Data provided:
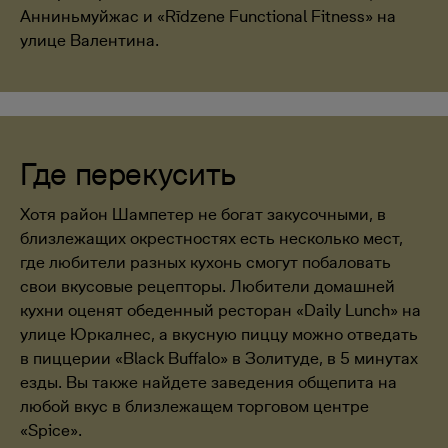
Анниньмуйжас и «Rīdzene Functional Fitness» на
улице Валентина.
Где перекусить
Хотя район Шампетер не богат закусочными, в
близлежащих окрестностях есть несколько мест,
где любители разных кухонь смогут побаловать
свои вкусовые рецепторы. Любители домашней
кухни оценят обеденный ресторан «Daily Lunch» на
улице Юркалнес, а вкусную пиццу можно отведать
в пиццерии «Black Buffalo» в Золитуде, в 5 минутах
езды. Вы также найдете заведения общепита на
любой вкус в близлежащем торговом центре
«Spice».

What is needed:
Reproduce each line of the records exactly and exclude any images.

Problem solution:
Анниньмуйжас и «Rīdzene Functional Fitness» на
улице Валентина.
Где перекусить
Хотя район Шампетер не богат закусочными, в
близлежащих окрестностях есть несколько мест,
где любители разных кухонь смогут побаловать
свои вкусовые рецепторы. Любители домашней
кухни оценят обеденный ресторан «Daily Lunch» на
улице Юркалнес, а вкусную пиццу можно отведать
в пиццерии «Black Buffalo» в Золитуде, в 5 минутах
езды. Вы также найдете заведения общепита на
любой вкус в близлежащем торговом центре
«Spice».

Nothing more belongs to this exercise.